Responders and nonresponders did not differ by gender. States with the largest military populations showed similar patterns in response groups and corresponded to known military demographics. The mean ages were 36.1 years (SD=10.1) and of the entire random sample was 34.8 years (SD=9.6).. The distribution of responders according to military branch (52% Army, 18% Air Force, 16% Navy, 13% Marines, and 1% Coast Guard), closely approximated the actual composition of the U.S. Armed Forces44. The distribution of the sample by race/ethnicity also mirrored the current military breakdown: 70% Caucasian and 30% African-American, Hispanic, or other. The final sample was representatives of 50 states, Washington D.C., and 4 territories.
Procedure
After obtaining IRB approval, we used Dillman methodology45 to conduct a national survey. This approach uses multiple contacts to maximize response rate and varied contacts to increase effectiveness with non-respondents. The survey was conducted[AU3] from July 2009 to April 2010. Potential participants were first sent an introductory letter and a brochure from the VA Office of Research about the upcoming survey. Four days later, an invitation was mailed containing a password and instructions on how to complete a 35-minute confidential web-based survey. This mailing also contained $4.40 in commemorative postage stamps as an incentive. Sixteen days after the invitations were mailed, potential participants were sent postcards thanking them for completing the survey or reminding them to do so. Two weeks after the postcard mailing, those who had not taken the survey received a paper version with a postage-paid return envelope. Two months after the print survey had been mailed; a final letter was sent encouraging participation and explaining that the survey would close the following week.

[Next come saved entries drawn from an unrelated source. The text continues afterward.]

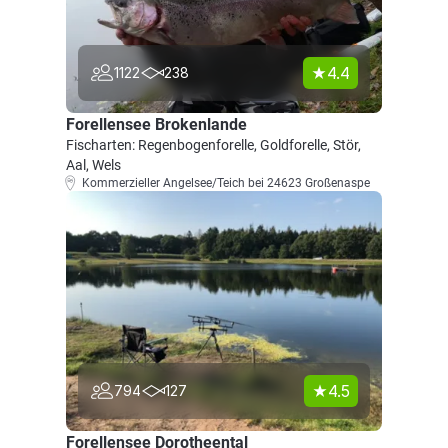
4.4
1122
238
Forellensee Brokenlande
Fischarten: Regenbogenforelle, Goldforelle, Stör,
Aal, Wels
Kommerzieller Angelsee/Teich bei 24623 Großenaspe
4.5
794
127
Forellensee Dorotheental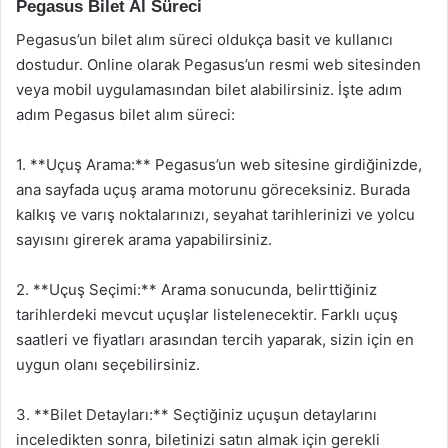
Pegasus Bilet Al Süreci
Pegasus’un bilet alım süreci oldukça basit ve kullanıcı
dostudur. Online olarak Pegasus’un resmi web sitesinden
veya mobil uygulamasından bilet alabilirsiniz. İşte adım
adım Pegasus bilet alım süreci:
1. **Uçuş Arama:** Pegasus’un web sitesine girdiğinizde,
ana sayfada uçuş arama motorunu göreceksiniz. Burada
kalkış ve varış noktalarınızı, seyahat tarihlerinizi ve yolcu
sayısını girerek arama yapabilirsiniz.
2. **Uçuş Seçimi:** Arama sonucunda, belirttiğiniz
tarihlerdeki mevcut uçuşlar listelenecektir. Farklı uçuş
saatleri ve fiyatları arasından tercih yaparak, sizin için en
uygun olanı seçebilirsiniz.
3. **Bilet Detayları:** Seçtiğiniz uçuşun detaylarını
inceledikten sonra, biletinizi satın almak için gerekli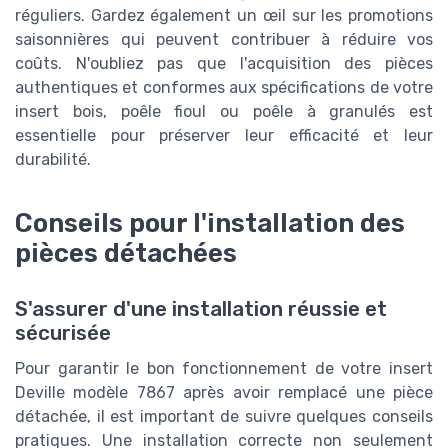
réguliers. Gardez également un œil sur les promotions
saisonnières qui peuvent contribuer à réduire vos
coûts. N'oubliez pas que l'acquisition des pièces
authentiques et conformes aux spécifications de votre
insert bois, poêle fioul ou poêle à granulés est
essentielle pour préserver leur efficacité et leur
durabilité.
Conseils pour l'installation des
pièces détachées
S'assurer d'une installation réussie et
sécurisée
Pour garantir le bon fonctionnement de votre insert
Deville modèle 7867 après avoir remplacé une pièce
détachée, il est important de suivre quelques conseils
pratiques. Une installation correcte non seulement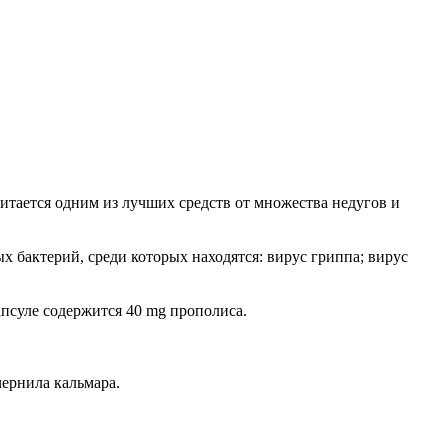
тается одним из лучших средств от множества недугов и
х бактерий, среди которых находятся: вирус гриппа; вирус
псуле содержится 40 mg прополиса.
чернила кальмара.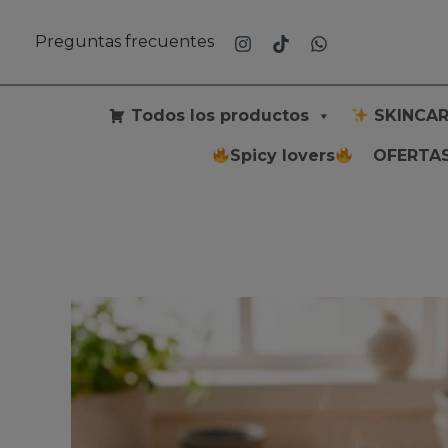
Ir
al
Preguntas frecuentes
contenido
Todos los productos
SKINCAR
Spicy lovers
OFERTAS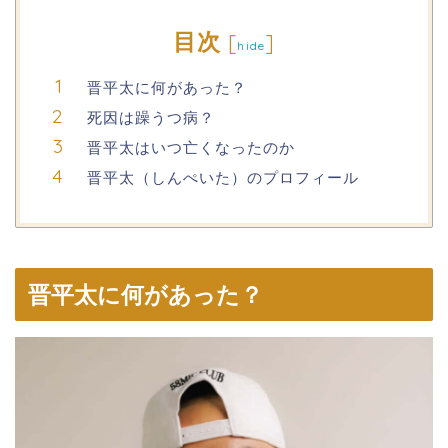
目次
[
]
hide
晋平太に何があった？
死因は躁うつ病？
晋平太はいつ亡くなったのか
晋平太（しんぺいた）のプロフィール
晋平太に何があった？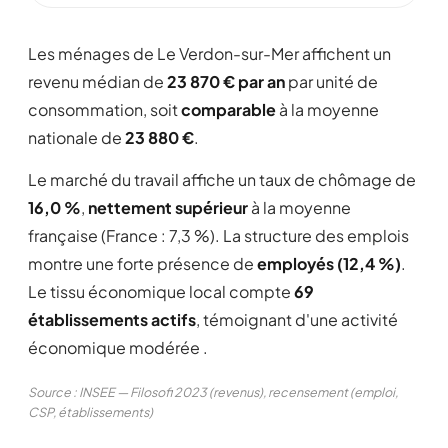
Les ménages de Le Verdon-sur-Mer affichent un
revenu médian de
23 870 € par an
par unité de
consommation, soit
comparable
à la moyenne
nationale de
23 880 €
.
Le marché du travail affiche un taux de chômage de
16,0 %
,
nettement supérieur
à la moyenne
française (France : 7,3 %). La structure des emplois
montre une forte présence de
employés (12,4 %)
.
Le tissu économique local compte
69
établissements actifs
, témoignant d'une activité
économique modérée .
Source : INSEE — Filosofi 2023 (revenus), recensement (emploi,
CSP, établissements)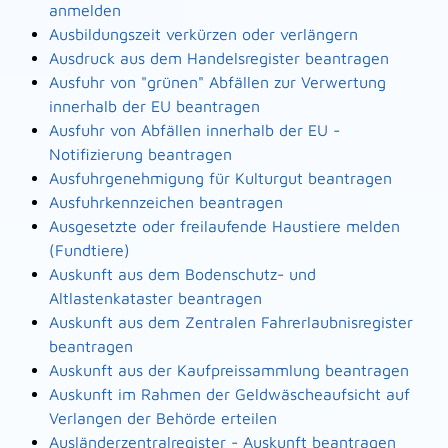
anmelden
Ausbildungszeit verkürzen oder verlängern
Ausdruck aus dem Handelsregister beantragen
Ausfuhr von "grünen" Abfällen zur Verwertung
innerhalb der EU beantragen
Ausfuhr von Abfällen innerhalb der EU -
Notifizierung beantragen
Ausfuhrgenehmigung für Kulturgut beantragen
Ausfuhrkennzeichen beantragen
Ausgesetzte oder freilaufende Haustiere melden
(Fundtiere)
Auskunft aus dem Bodenschutz- und
Altlastenkataster beantragen
Auskunft aus dem Zentralen Fahrerlaubnisregister
beantragen
Auskunft aus der Kaufpreissammlung beantragen
Auskunft im Rahmen der Geldwäscheaufsicht auf
Verlangen der Behörde erteilen
Ausländerzentralregister - Auskunft beantragen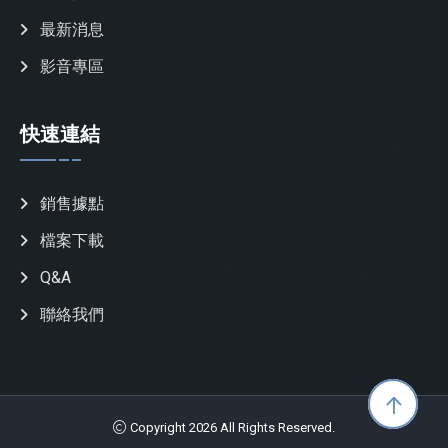
最新消息
影音專區
快速連結
銷售據點
檔案下載
Q&A
聯絡我們
Copyright 2026 All Rights Reserved.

There were no differences between the online and print surveys in terms of content. 80% of respondents completed the Web-based survey and 20% completed the print version. 500 pilot surveys were used to identify potential technical problems.. A pilot survey of 500 mailings was used to identify unanticipated technical problems. Pilot phase respondents (15% of the analytic sample) received $40 reimbursement, and those who completed the survey during the remainder of the study period (85% of the sample) were reimbursed $50. Other than the $10 difference in participant payment, procedures were identical for both phases of the survey. Subsamples were compared on demographic and clinical characteristics to assess differences in survey medium and reimbursement rate; no significant differences were detected with Bonferroni adjustment for multiple comparisons.
Measures
Protective Factors
Basic function domains – work, financial, self-care, and living – were operationalized as follows: Work was defined as current full-time or part-time employment (0=no; 1=yes). Financial status was based on responses to items from the Quality of Life Interview46 that asked if respondents have enough money to cover basic needs including food, clothes, shelter, medical care, and transportation (0=not meeting all needs; 1=meeting all needs). Self-care was operationalized using the Quality of Life Index47 by measuring Veterans’ reported degree of satisfaction with their ability to care for themselves without help (0=not satisfied; 1=satisfied). Living stability was assessed on the basis of reported homelessness within the past year(0=no; 1=yes).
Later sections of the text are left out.